Still not quite ready to face the world, Facebook is my portal, but every newborn post and picture is a painful reminder of what I won't have with Caden .I admit that there is some jealousy there, ok there is a lot of jealousy there. Today I saw a picture of a a friend's beautiful little newborn sleeping on his dad's chest. Jealousy once again creeps in because that moment was stolen from my husband and from me. The feeling of nursing him...stolen.  I cherished the boy that grew inside me, but it wasn't always easy...morning sickness, panicked moments, trips to a far away hospital for special sonograms, added weight, plantar fascitis, discomfort...all worth it...when you get that prize...your beautiful baby. But my prize was stolen and I can never have it back.  Every time that realization hits, its like I am whisked back to that moment, the moment that we couldn't find his heartbeat.  When my chest became tight,  the room began to fade, the world seemed to stop and I felt as though I couldn't breathe. I wonder how and when it will ever stop hurting so much, when that realization hits, sometimes without warning,  about what was stolen from me and would never be returned.

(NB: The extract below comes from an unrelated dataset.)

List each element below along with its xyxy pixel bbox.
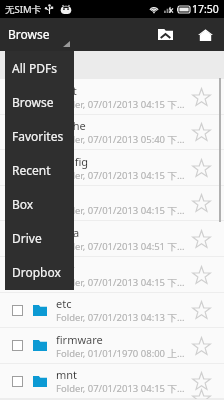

Here at 27 weeks, his little heart beat strong
Today, I was working on the movie about my sweet boy. I started watching the DVD of his ultrasound done in March to include in the movie. I saw his little heart beating away and I cried, cried so hard that it hurt. We were so close, right there his little heart was beating.  Tuesday afternoon on May 15th his heart was beating. I wish I could have held him and felt his little heart beating. I even admit that I am jealous of the women whose babies lived even for a few minutes, hours or days, because at least they have the memories of holding their baby alive and feeling that heart beat.That moment was stolen from me. It is just so unfair, why my boy? Why? There are drug addicts, alcoholics,  and women that care little about anything but themselves who have babies born alive. Some babies are born weighing a pound or two and survive. But my little boy who was almost five pounds with no obvious health problems who came from an imperfect, but loving mother who took care of herself and the little baby inside, did not. I feel robbed. My little boy was stolen and I will never every get him back.


Loving you and missing Caden, today and always.